### WORK REQUEST
Go through the records and filter out every line lacking the word "Chinese"; copy the lines that remain.

Records from a collection

|---|

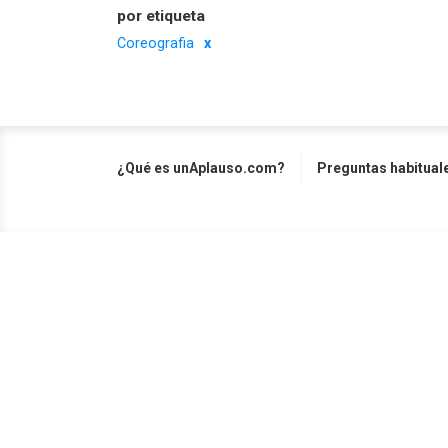
por etiqueta
Coreografia
¿Qué es unAplauso.com?
Preguntas habitual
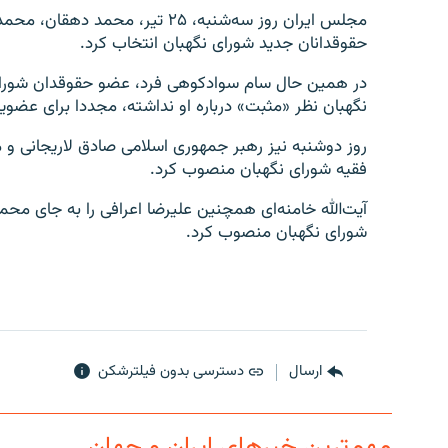
مجلس ایران روز سه‌شنبه، ۲۵ تیر
حقوقدانان جدید شورای نگهبان انتخاب کرد.
در همین حال سام سوادکوهی فرد، عضو حقوقدان شورا
نگهبان نظر «مثبت» درباره او نداشته، مجددا برای عضو
روز دوشنبه نیز رهبر جمهوری اسلامی صادق لاریجانی و م
فقیه شورای نگهبان منصوب کرد.
آیت‌الله خامنه‌ای همچنین علیرضا اعرافی را به جای م
شورای نگهبان منصوب کرد.
ارسال
دسترسی بدون فیلترشکن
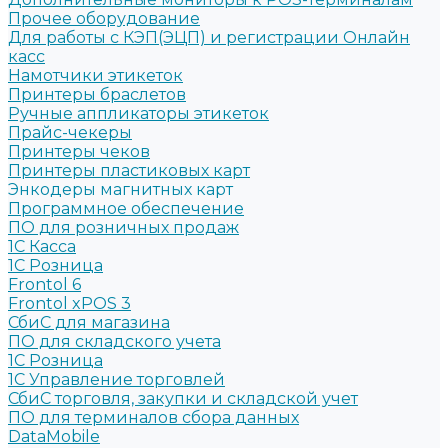
Прочее оборудование
Для работы с КЭП(ЭЦП) и регистрации Онлайн
касс
Намотчики этикеток
Принтеры браслетов
Ручные аппликаторы этикеток
Прайс-чекеры
Принтеры чеков
Принтеры пластиковых карт
Энкодеры магнитных карт
Программное обеспечение
ПО для розничных продаж
1C Касса
1С Розница
Frontol 6
Frontol xPOS 3
СбиС для магазина
ПО для складского учета
1C Розница
1С Управление торговлей
СбиС торговля, закупки и складской учет
ПО для терминалов сбора данных
DataMobile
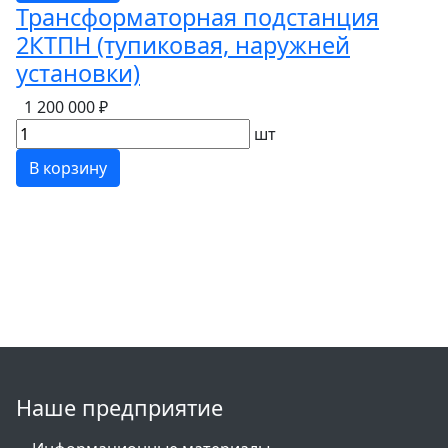
Трансформаторная подстанция
2КТПН (тупиковая, наружней
установки)
1 200 000 ₽
шт
В корзину
Наше предприятие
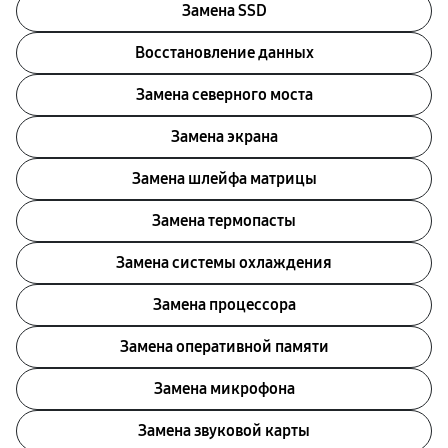
Замена SSD
Восстановление данных
Замена северного моста
Замена экрана
Замена шлейфа матрицы
Замена термопасты
Замена системы охлаждения
Замена процессора
Замена оперативной памяти
Замена микрофона
Замена звуковой карты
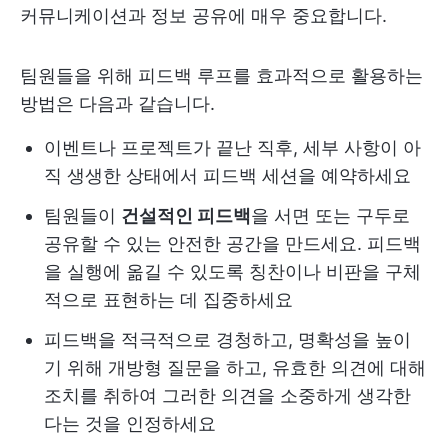
커뮤니케이션과 정보 공유에 매우 중요합니다.
팀원들을 위해 피드백 루프를 효과적으로 활용하는
방법은 다음과 같습니다.
이벤트나 프로젝트가 끝난 직후, 세부 사항이 아
직 생생한 상태에서 피드백 세션을 예약하세요
팀원들이
건설적인 피드백
을 서면 또는 구두로
공유할 수 있는 안전한 공간을 만드세요. 피드백
을 실행에 옮길 수 있도록 칭찬이나 비판을 구체
적으로 표현하는 데 집중하세요
피드백을 적극적으로 경청하고, 명확성을 높이
기 위해 개방형 질문을 하고, 유효한 의견에 대해
조치를 취하여 그러한 의견을 소중하게 생각한
다는 것을 인정하세요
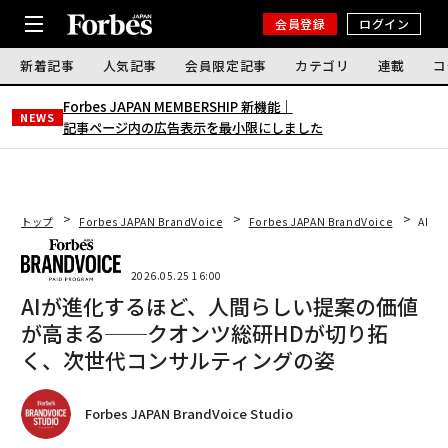
会員登録
ログイン
新着記事
人気記事
会員限定記事
カテゴリ
連載
コ
Forbes JAPAN MEMBERSHIP 新機能｜
NEWS
記事ページ内の広告表示を最小限にしました
トップ
Forbes JAPAN BrandVoice
Forbes JAPAN BrandVoice
AI
2026.05.25 16:00
AIが進化するほど、人間らしい提案の価値
が高まる──クオンツ総研HDが切り拓
く、次世代コンサルティングの姿
Forbes JAPAN BrandVoice Studio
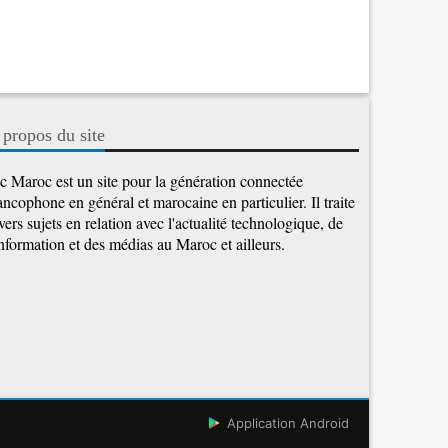
 propos du site
c Maroc est un site pour la génération connectée
ancophone en général et marocaine en particulier. Il traite
vers sujets en relation avec l'actualité technologique, de
information et des médias au Maroc et ailleurs.
Application Android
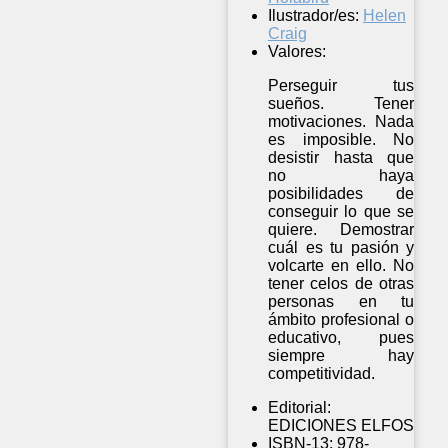
Ilustrador/es:
Helen
Craig
Valores:
Perseguir tus
sueños. Tener
motivaciones. Nada
es imposible. No
desistir hasta que
no haya
posibilidades de
conseguir lo que se
quiere. Demostrar
cuál es tu pasión y
volcarte en ello. No
tener celos de otras
personas en tu
ámbito profesional o
educativo, pues
siempre hay
competitividad.
Editorial:
EDICIONES ELFOS
ISBN-13:
978-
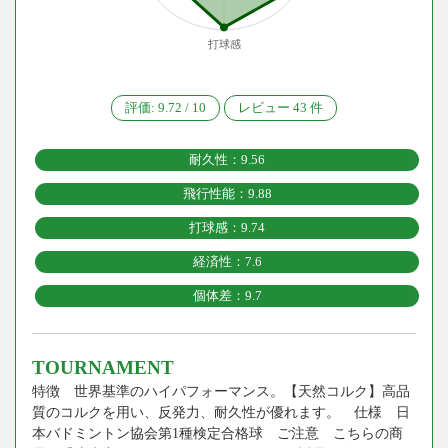
打球感
評価:
9.72
/
10
レビュー
43
件
耐久性：9.56
飛行性能：9.88
打球感：9.74
経済性：7.6
個体差：9.7
TOURNAMENT
特徴 世界基準のハイパフォーマンス。【天然コルク】高品
質のコルクを用い、反発力、耐久性が優れます。 仕様 日
本バドミントン協会第1種検定合格球 ご注意 こちらの商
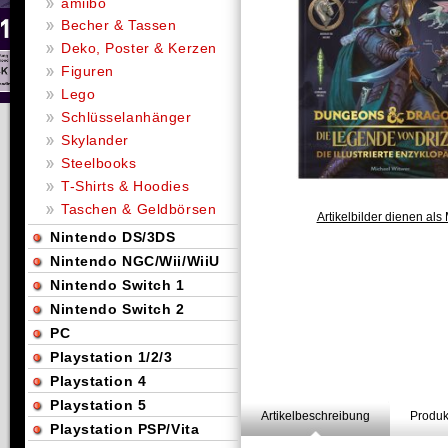
amiibo
Becher & Tassen
Deko, Poster & Kerzen
Figuren
Lego
Schlüsselanhänger
Skylander
Steelbooks
T-Shirts & Hoodies
Taschen & Geldbörsen
Artikelbilder dienen als 
Nintendo DS/3DS
Nintendo NGC/Wii/WiiU
Nintendo Switch 1
Nintendo Switch 2
PC
Playstation 1/2/3
Playstation 4
Playstation 5
Artikelbeschreibung
Produk
Playstation PSP/Vita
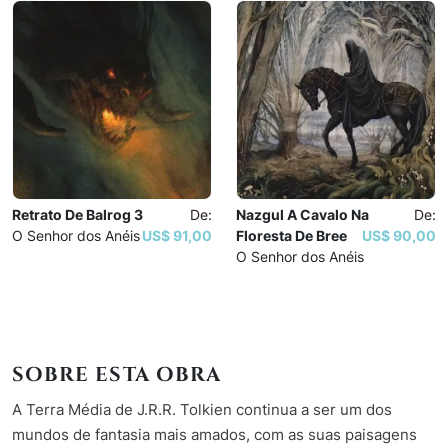
Retrato De Balrog 3
De:
Nazgul A Cavalo Na
De:
O Senhor dos Anéis
US$ 91,00
Floresta De Bree
US$ 90,00
O Senhor dos Anéis
SOBRE ESTA OBRA
A Terra Média de J.R.R. Tolkien continua a ser um dos
mundos de fantasia mais amados, com as suas paisagens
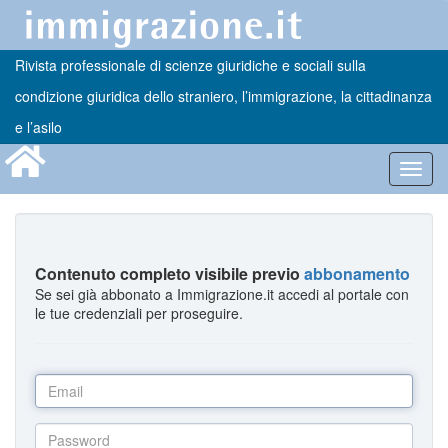
Rivista professionale di scienze giuridiche e sociali sulla
condizione giuridica dello straniero, l’immigrazione, la cittadinanza
e l’asilo
Toggl
navig
Contenuto completo visibile previo
abbonamento
Se sei già abbonato a Immigrazione.it accedi al portale con
le tue credenziali per proseguire.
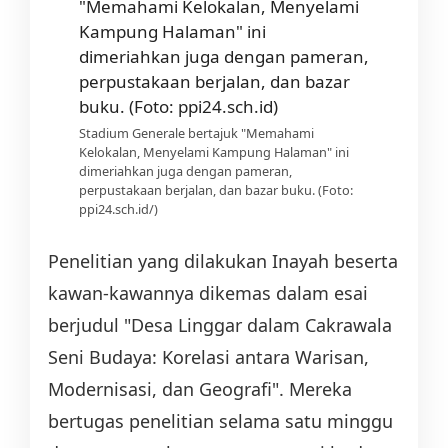
Stadium Generale bertajuk "Memahami
Kelokalan, Menyelami Kampung Halaman" ini
dimeriahkan juga dengan pameran,
perpustakaan berjalan, dan bazar buku. (Foto:
ppi24.sch.id/)
Penelitian yang dilakukan Inayah beserta
kawan-kawannya dikemas dalam esai
berjudul "Desa Linggar dalam Cakrawala
Seni Budaya: Korelasi antara Warisan,
Modernisasi, dan Geografi". Mereka
bertugas penelitian selama satu minggu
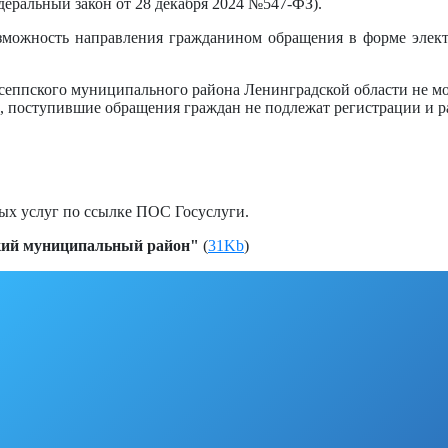
еральный закон от 28 декабря 2024 №547-ФЗ).
зможность направления гражданином обращения в форме элек
сеппского муниципального района Ленинградской области не мо
ем, поступившие обращения граждан не подлежат регистрации и 
ных услуг по ссылке ПОС Госуслуги.
кий муниципальный район"
(
31Kb
)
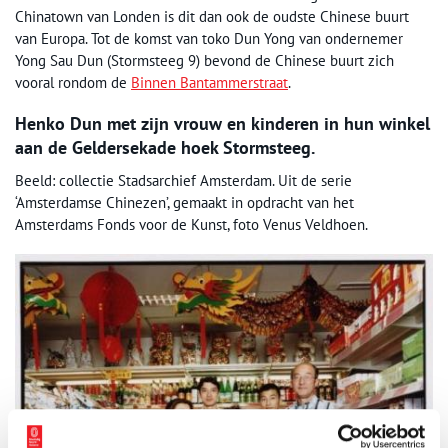
Chinatown van Londen is dit dan ook de oudste Chinese buurt
van Europa. Tot de komst van toko Dun Yong van ondernemer
Yong Sau Dun (Stormsteeg 9) bevond de Chinese buurt zich
vooral rondom de
Binnen Bantammerstraat
.
Henko Dun met zijn vrouw en kinderen in hun winkel
aan de Geldersekade hoek Stormsteeg.
Beeld: collectie Stadsarchief Amsterdam. Uit de serie
‘Amsterdamse Chinezen’, gemaakt in opdracht van het
Amsterdams Fonds voor de Kunst, foto Venus Veldhoen.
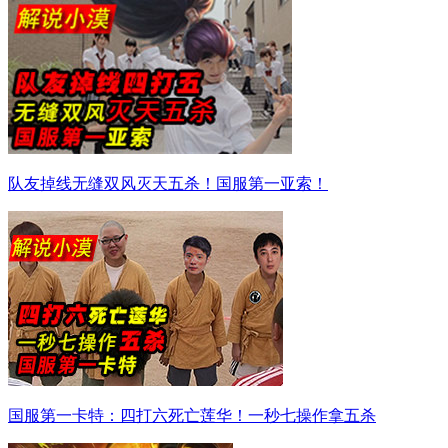
队友掉线无缝双风灭天五杀！国服第一亚索！
国服第一卡特：四打六死亡莲华！一秒七操作拿五杀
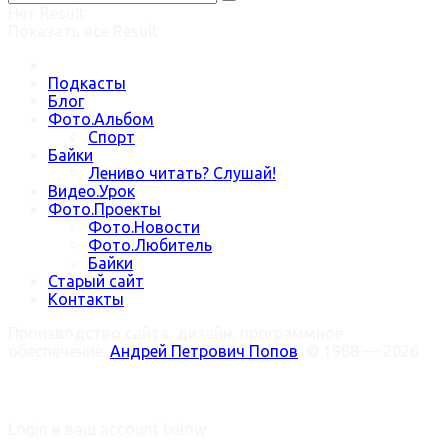
Нет Result
Показать все Result
Подкасты
Блог
Фото.Альбом
Спорт
Байки
Лениво читать? Слушай!
Видео.Урок
Фото.Проекты
Фото.Новости
Фото.Любитель
Байки
Старый сайт
Контакты
Производство сайта, дизайн, программное
обеспечение:
Андрей Петрович Попов
, © 1988 — 2026
Welcome Back!
Login в ваш account below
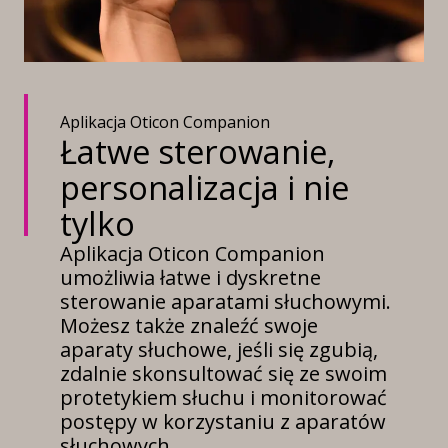
Aplikacja Oticon Companion
Łatwe sterowanie,
personalizacja i nie
tylko
Aplikacja Oticon Companion
umożliwia łatwe i dyskretne
sterowanie aparatami słuchowymi.
Możesz także znaleźć swoje
aparaty słuchowe, jeśli się zgubią,
zdalnie skonsultować się ze swoim
protetykiem słuchu i monitorować
postępy w korzystaniu z aparatów
słuchowych.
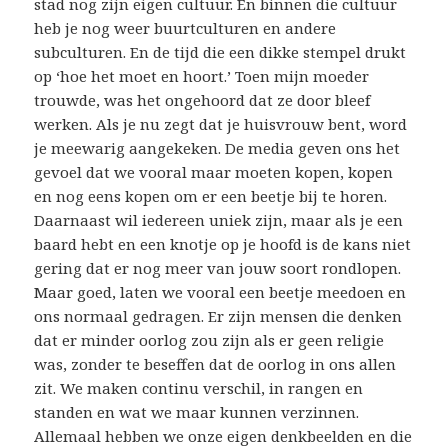
stad nog zijn eigen cultuur. En binnen die cultuur
heb je nog weer buurtculturen en andere
subculturen. En de tijd die een dikke stempel drukt
op ‘hoe het moet en hoort.’ Toen mijn moeder
trouwde, was het ongehoord dat ze door bleef
werken. Als je nu zegt dat je huisvrouw bent, word
je meewarig aangekeken. De media geven ons het
gevoel dat we vooral maar moeten kopen, kopen
en nog eens kopen om er een beetje bij te horen.
Daarnaast wil iedereen uniek zijn, maar als je een
baard hebt en een knotje op je hoofd is de kans niet
gering dat er nog meer van jouw soort rondlopen.
Maar goed, laten we vooral een beetje meedoen en
ons normaal gedragen. Er zijn mensen die denken
dat er minder oorlog zou zijn als er geen religie
was, zonder te beseffen dat de oorlog in ons allen
zit. We maken continu verschil, in rangen en
standen en wat we maar kunnen verzinnen.
Allemaal hebben we onze eigen denkbeelden en die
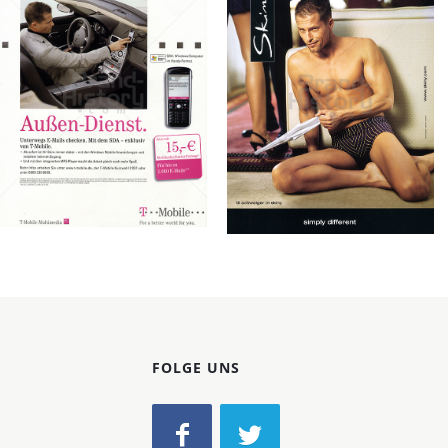
Konzerne
Epoche
T-Mobile
Skiny
Deutschland
Skiny Bodywear
T-Mobile
GmbH
Deutschland GmbH
2006
2004
Bild-ID: 73004
Bild-ID: 70837
FOLGE UNS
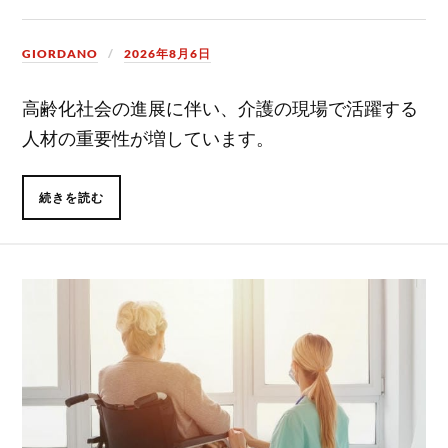
GIORDANO
2026年8月6日
高齢化社会の進展に伴い、介護の現場で活躍する
人材の重要性が増しています。
続きを読む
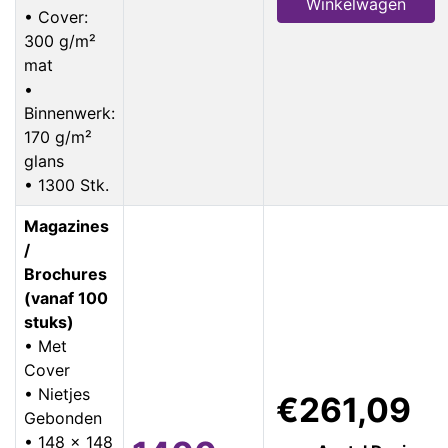
Winkelwagen
• Cover:
300 g/m²
mat
•
Binnenwerk:
170 g/m²
glans
• 1300 Stk.
Magazines
/
Brochures
(vanaf 100
stuks)
• Met
Cover
• Nietjes
€261,09
Gebonden
• 148 x 148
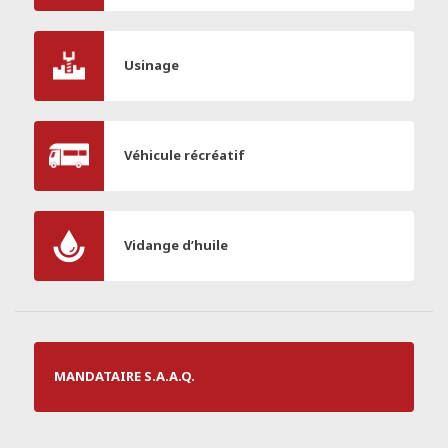
Usinage
Véhicule récréatif
Vidange d’huile
MANDATAIRE S.A.A.Q.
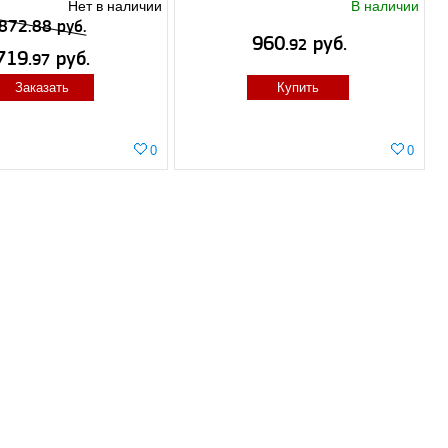
Нет в наличии
В наличии
872.88 руб.
960.
руб.
92
719.
руб.
97
Заказать
Купить
0
0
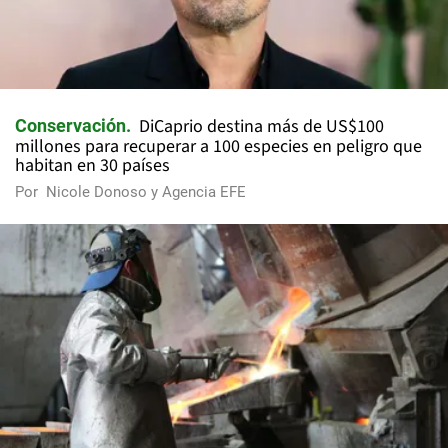
DiCaprio destina más de US$100
Conservación
millones para recuperar a 100 especies en peligro que
habitan en 30 países
Por
Nicole Donoso y Agencia EFE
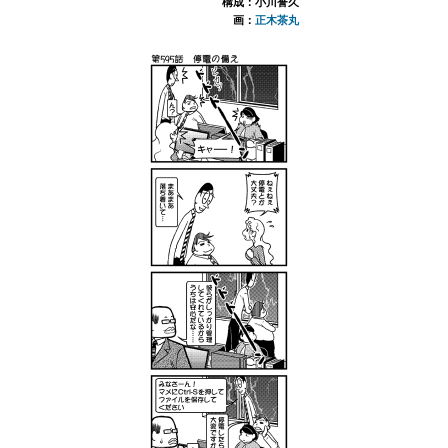
構成：小川誉久
画：
正木茶丸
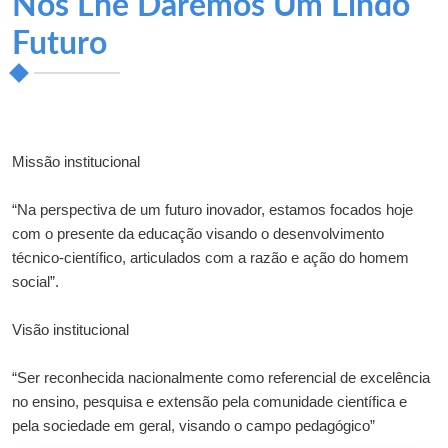
Nós Lhe Daremos Um Lindo
Futuro
Missão institucional
“Na perspectiva de um futuro inovador, estamos focados hoje
com o presente da educação visando o desenvolvimento
técnico-científico, articulados com a razão e ação do homem
social”.
Visão institucional
“Ser reconhecida nacionalmente como referencial de excelência
no ensino, pesquisa e extensão pela comunidade científica e
pela sociedade em geral, visando o campo pedagógico”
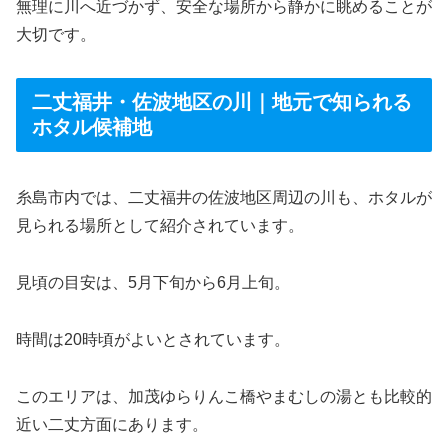
無理に川へ近づかず、安全な場所から静かに眺めることが
大切です。
二丈福井・佐波地区の川｜地元で知られる
ホタル候補地
糸島市内では、二丈福井の佐波地区周辺の川も、ホタルが
見られる場所として紹介されています。
見頃の目安は、5月下旬から6月上旬。
時間は20時頃がよいとされています。
このエリアは、加茂ゆらりんこ橋やまむしの湯とも比較的
近い二丈方面にあります。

|---|

### EXERCISE RESPONSE
Chinatown van Londen is dit dan ook de oudste Chinese buurt
Yong Sau Dun (Stormsteeg 9) bevond de Chinese buurt zich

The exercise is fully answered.